WHAT IS EXPECTED:
Would you please return the line containing "CRONOGRAMA DE ATENCIÓN" and all the lines after it through the end of the records below, unchanged and on their own?

Records from a collection
==========
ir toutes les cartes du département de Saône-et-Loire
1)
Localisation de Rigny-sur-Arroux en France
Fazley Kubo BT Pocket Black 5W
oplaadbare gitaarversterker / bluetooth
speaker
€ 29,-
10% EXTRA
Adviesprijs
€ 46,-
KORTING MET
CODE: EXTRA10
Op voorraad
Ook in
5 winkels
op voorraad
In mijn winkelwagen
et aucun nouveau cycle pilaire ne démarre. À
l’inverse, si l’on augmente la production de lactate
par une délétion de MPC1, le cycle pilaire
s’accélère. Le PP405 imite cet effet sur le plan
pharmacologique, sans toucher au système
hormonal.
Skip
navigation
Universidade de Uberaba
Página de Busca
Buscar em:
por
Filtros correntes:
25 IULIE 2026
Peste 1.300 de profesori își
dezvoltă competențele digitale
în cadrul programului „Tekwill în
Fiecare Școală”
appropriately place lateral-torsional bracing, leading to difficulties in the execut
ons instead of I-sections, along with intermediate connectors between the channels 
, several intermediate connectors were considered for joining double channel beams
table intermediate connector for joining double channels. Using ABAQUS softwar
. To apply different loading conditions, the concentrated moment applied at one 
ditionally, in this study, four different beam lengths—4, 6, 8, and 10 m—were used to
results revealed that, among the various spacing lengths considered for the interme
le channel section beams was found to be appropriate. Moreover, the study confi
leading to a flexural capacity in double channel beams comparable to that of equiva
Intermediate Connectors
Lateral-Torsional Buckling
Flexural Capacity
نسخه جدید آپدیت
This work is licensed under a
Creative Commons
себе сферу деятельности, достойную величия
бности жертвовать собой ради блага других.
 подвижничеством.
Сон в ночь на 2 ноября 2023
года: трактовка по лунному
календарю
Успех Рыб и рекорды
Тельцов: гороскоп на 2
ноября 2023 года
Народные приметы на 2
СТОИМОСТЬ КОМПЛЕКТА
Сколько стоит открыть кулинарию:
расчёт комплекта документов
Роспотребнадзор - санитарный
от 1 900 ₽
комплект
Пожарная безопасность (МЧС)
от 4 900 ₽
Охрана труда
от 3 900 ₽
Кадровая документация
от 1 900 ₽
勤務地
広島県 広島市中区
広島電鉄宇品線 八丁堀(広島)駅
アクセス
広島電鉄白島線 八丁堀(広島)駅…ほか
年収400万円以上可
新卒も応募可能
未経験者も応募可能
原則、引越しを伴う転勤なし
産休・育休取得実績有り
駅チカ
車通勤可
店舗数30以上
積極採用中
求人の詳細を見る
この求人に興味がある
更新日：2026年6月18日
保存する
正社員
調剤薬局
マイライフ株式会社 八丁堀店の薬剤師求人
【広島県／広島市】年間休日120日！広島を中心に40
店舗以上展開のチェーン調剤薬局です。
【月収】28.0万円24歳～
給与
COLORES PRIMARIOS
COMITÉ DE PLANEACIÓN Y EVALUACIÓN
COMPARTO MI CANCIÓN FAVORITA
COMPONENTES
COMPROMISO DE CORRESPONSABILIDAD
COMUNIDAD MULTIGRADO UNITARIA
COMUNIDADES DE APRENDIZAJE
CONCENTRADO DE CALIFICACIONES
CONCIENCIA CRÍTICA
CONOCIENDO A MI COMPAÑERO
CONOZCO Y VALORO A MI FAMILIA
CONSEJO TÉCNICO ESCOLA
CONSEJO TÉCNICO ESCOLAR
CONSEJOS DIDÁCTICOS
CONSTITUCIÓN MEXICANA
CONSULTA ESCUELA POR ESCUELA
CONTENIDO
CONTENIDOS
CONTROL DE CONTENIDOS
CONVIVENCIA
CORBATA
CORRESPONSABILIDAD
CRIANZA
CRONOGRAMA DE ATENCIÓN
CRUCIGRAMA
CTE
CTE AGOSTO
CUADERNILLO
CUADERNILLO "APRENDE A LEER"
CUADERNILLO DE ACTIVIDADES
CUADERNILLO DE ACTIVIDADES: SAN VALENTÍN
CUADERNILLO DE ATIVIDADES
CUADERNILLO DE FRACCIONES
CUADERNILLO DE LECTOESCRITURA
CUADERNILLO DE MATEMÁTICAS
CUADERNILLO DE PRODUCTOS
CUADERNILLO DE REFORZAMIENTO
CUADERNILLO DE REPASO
==========
EXERCISE RESULT:
CRONOGRAMA DE ATENCIÓN
CRUCIGRAMA
CTE
CTE AGOSTO
CUADERNILLO
CUADERNILLO "APRENDE A LEER"
CUADERNILLO DE ACTIVIDADES
CUADERNILLO DE ACTIVIDADES: SAN VALENTÍN
CUADERNILLO DE ATIVIDADES
CUADERNILLO DE FRACCIONES
CUADERNILLO DE LECTOESCRITURA
CUADERNILLO DE MATEMÁTICAS
CUADERNILLO DE PRODUCTOS
CUADERNILLO DE REFORZAMIENTO
CUADERNILLO DE REPASO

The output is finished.